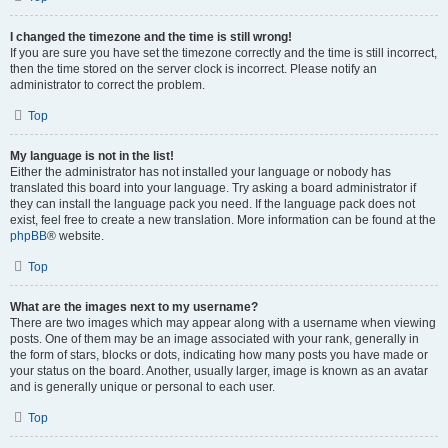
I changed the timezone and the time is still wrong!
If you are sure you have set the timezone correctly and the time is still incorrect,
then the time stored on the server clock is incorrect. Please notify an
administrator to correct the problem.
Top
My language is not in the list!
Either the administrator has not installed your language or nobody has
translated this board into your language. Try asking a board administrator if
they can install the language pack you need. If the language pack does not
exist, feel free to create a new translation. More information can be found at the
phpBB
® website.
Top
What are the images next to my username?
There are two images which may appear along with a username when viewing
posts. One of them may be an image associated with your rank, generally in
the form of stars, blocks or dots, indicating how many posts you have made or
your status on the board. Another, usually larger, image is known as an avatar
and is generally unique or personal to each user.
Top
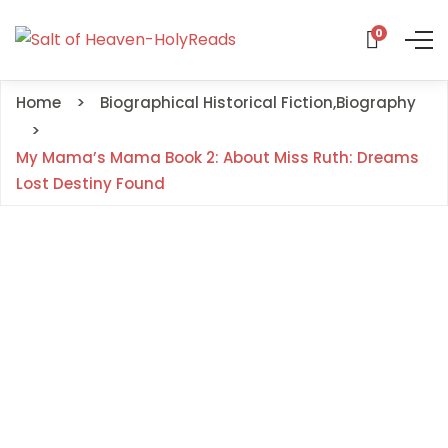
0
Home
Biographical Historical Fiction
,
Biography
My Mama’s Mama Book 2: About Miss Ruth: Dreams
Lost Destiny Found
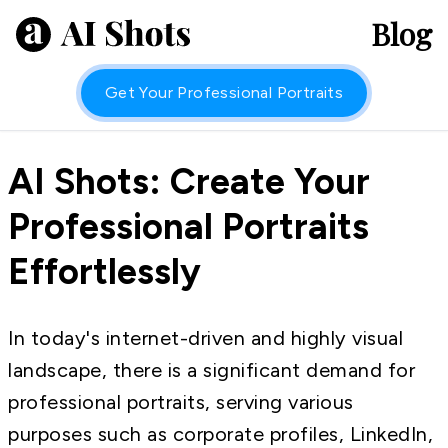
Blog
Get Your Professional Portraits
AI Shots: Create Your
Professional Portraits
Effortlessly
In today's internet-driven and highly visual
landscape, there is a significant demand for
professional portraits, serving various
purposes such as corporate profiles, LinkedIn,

■ ■ ■

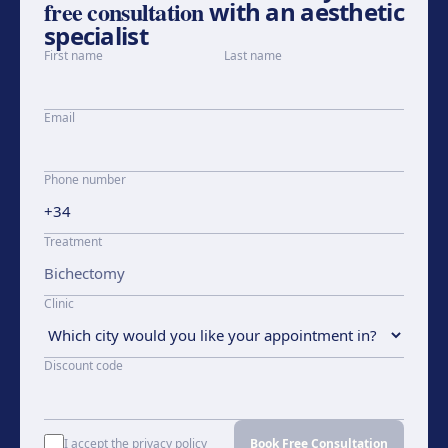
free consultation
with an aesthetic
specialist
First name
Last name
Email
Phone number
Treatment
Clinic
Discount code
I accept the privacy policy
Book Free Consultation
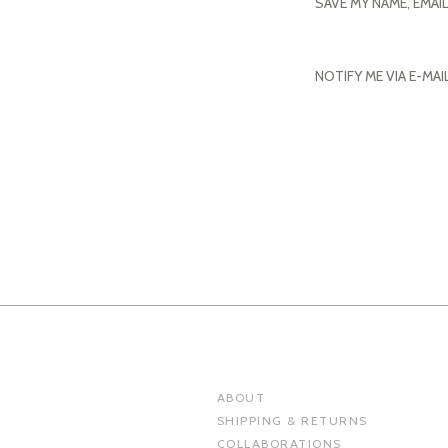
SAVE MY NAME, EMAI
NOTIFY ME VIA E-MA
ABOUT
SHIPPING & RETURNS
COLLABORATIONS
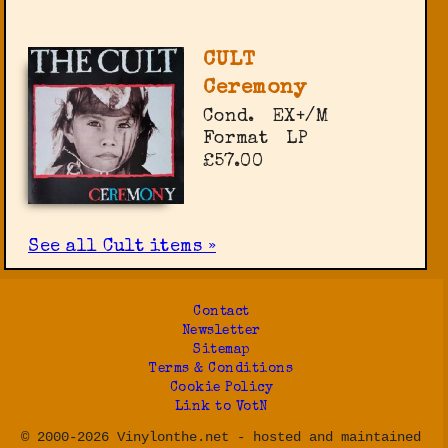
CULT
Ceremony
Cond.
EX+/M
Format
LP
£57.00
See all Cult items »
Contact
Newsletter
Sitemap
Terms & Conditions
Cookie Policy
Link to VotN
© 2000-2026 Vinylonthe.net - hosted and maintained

■ ■ ■

WORK REQUIRED => Reply with the number of lines in the data that include the string "timezone" and nothing else.

TASK ANSWER => 2